Aspergillus fumigatus is an angioinvasive fungal pathogen and the main etiologic agent causing invasive aspergillosis. Upon contact with human umbilical vein endothelial cells (HUVECs), this fungus induces cellular injury, inflammatory response and a pro-thrombotic phenotype. The pathogen molecules involved in this processes are however still unknown. A. fumigatus hyphae have been shown to produce, both in vivo and in vitro, an extracellular matrix composed of galactomannan, galactosaminogalactan and α-(1,3)-glucan. The deletion of the UDP-Galp mutase results in a mutant with a very sticky phenotype, due to the increase in the galactosaminogalactan content in the cell surface. The overexpression of galactosaminogalactan in this mutant was confirmed by immunofluorescence microscopy with a monoclonal antibody. Interestingly, the adhesion of ∆ugm1 germlings to HUVECs was significantly higher in comparison to the wild type strain. The ∆ugm1 adhesion capacity was followed by an increment in the cytokine secretion and tissue factor expression by infected endothelial cells. Using a shotgun proteomic approach with label-free quantification, we were able to search and compare pathways regulated in endothelial cells challenged with A. fumigatus, wild type and ∆ugm1. The deletion of the UGM1 gene in A. fumigatus induced changes in the endothelial cell response, maily related to immune and stress responses.

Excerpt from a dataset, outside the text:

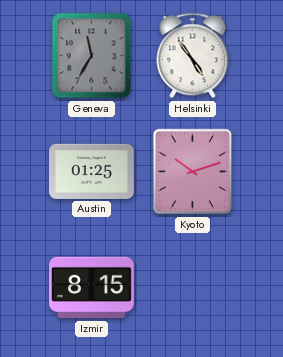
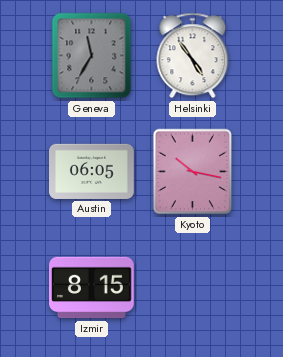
Austin: 01:25 -> 06:05
Kyoto: 10:12 -> 10:17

In addition, the purified urea soluble fraction of galactosaminogalactan was able to induce TNF-α secretion by HUVECs and also regulate coincident pathways identified in the mutant interaction condition. This work describes for the first time the impact of the modifications of the hyphal surface galactosaminogalactan on the endothelial cell responses to A. fumigatus.

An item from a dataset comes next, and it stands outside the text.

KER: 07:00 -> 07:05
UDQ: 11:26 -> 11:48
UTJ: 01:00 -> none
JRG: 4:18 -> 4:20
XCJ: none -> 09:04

烟曲霉（Aspergillus fumigatus）是一种血管侵袭性真菌病原体，也是引发侵袭性曲霉病的主要致病原。当该真菌与人脐静脉内皮细胞（human umbilical vein endothelial cells，HUVECs）接触后，可诱导细胞损伤、炎症反应及促血栓表型。然而，参与该过程的病原体相关分子仍未被阐明。已有研究证实，烟曲霉菌丝可在体内及体外产生由半乳甘露聚糖、半乳聚糖胺半乳糖（galactosaminogalactan）及α-(1,3)-葡聚糖组成的细胞外基质。UDP-Galp变位酶（UDP-Galp mutase）的缺失会导致突变株产生极强的黏附表型，究其原因，该突变株的细胞表面半乳聚糖胺半乳糖含量显著升高。利用针对半乳聚糖胺半乳糖的单克隆抗体进行免疫荧光显微镜检测，已证实该突变株中半乳聚糖胺半乳糖呈现过表达状态。值得注意的是，Δugm1芽管对HUVECs的黏附能力显著高于野生型菌株。该黏附能力的提升，同时伴随着被感染内皮细胞的细胞因子分泌量增加与组织因子表达上调。本研究采用无标记定量鸟枪蛋白质组学（shotgun proteomic approach with label-free quantification）方法，对野生型烟曲霉与Δugm1菌株分别侵染的内皮细胞的调控通路进行了检索与比对。烟曲霉UGM1基因的缺失可改变内皮细胞的应答模式，且该改变主要与免疫应答及应激反应相关。此外，纯化得到的尿素可溶性半乳聚糖胺半乳糖组分，可诱导HUVECs分泌肿瘤坏死因子α（tumor necrosis factor-α, TNF-α），同时能够调控在Δugm1菌株与内皮细胞互作实验中鉴定到的重合通路。本研究首次阐明了菌丝表面半乳聚糖胺半乳糖的修饰对内皮细胞应答烟曲霉过程的影响。